→ Exercise prompt:
Only lines that contain the word "لاکی" belong in the answer; copy them from the records below.

→ Materials provided:
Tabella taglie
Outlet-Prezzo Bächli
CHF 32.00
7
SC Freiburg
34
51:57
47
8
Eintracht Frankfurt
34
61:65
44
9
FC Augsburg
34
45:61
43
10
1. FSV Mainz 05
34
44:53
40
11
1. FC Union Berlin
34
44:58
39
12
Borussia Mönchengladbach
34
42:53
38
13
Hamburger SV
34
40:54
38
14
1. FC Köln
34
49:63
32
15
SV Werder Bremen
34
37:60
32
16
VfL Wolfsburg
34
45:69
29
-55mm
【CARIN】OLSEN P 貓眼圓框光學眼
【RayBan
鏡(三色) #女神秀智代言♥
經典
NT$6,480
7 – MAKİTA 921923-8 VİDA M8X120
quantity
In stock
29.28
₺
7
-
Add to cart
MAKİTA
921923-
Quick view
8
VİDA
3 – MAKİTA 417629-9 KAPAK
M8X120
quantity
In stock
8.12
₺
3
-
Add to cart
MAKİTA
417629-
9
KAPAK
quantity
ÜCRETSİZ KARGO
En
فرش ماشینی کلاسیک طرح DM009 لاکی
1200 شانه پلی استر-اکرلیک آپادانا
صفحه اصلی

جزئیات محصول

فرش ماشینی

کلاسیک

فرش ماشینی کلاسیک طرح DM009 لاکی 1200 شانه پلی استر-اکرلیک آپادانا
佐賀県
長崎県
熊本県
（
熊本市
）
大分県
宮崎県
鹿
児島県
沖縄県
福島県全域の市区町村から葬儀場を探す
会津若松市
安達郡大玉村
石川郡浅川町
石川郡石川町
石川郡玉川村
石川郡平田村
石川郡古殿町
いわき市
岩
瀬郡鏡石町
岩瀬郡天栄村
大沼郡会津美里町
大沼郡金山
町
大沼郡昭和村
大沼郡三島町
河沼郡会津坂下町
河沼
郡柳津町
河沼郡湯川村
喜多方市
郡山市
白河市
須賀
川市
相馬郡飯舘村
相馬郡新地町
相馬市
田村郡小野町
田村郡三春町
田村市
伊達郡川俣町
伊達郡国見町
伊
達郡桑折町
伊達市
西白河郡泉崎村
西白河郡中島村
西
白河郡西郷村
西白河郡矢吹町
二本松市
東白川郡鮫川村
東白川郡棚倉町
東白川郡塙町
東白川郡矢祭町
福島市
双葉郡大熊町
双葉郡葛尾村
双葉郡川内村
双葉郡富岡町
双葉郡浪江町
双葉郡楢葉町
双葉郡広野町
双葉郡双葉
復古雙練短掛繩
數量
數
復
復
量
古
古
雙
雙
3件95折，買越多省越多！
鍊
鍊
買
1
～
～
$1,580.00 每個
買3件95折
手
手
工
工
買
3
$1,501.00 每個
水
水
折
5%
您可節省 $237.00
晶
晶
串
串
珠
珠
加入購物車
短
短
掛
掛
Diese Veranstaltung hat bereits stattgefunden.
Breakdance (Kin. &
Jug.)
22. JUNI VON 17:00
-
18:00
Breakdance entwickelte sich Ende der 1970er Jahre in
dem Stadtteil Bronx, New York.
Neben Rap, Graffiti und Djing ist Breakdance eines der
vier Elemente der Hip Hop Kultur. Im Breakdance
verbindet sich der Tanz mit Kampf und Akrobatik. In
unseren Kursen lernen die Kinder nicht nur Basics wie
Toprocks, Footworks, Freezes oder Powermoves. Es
--
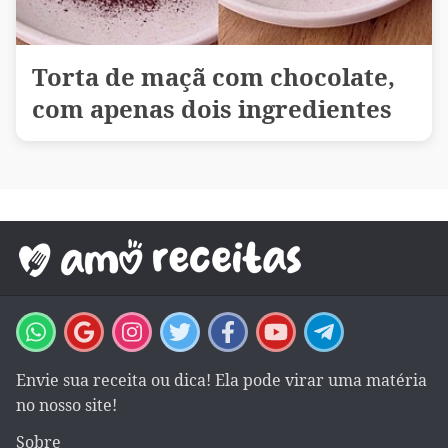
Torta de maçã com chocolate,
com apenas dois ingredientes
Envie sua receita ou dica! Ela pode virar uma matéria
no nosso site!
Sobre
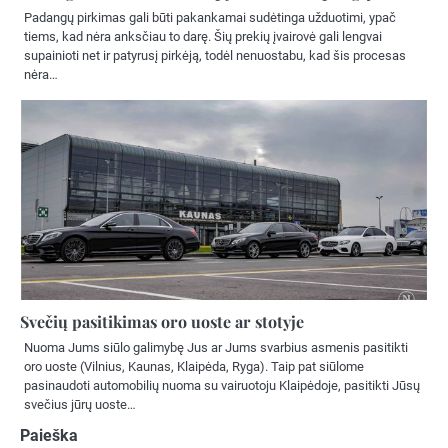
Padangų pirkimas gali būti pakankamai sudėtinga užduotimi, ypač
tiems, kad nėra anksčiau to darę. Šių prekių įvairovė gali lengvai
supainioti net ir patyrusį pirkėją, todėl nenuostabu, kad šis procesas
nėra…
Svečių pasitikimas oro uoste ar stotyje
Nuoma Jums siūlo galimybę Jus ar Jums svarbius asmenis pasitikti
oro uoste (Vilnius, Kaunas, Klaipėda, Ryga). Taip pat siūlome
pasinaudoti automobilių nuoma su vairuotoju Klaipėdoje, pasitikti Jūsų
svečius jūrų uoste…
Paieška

→ Response area:
فرش ماشینی کلاسیک طرح DM009 لاکی
فرش ماشینی کلاسیک طرح DM009 لاکی 1200 شانه پلی استر-اکرلیک آپادانا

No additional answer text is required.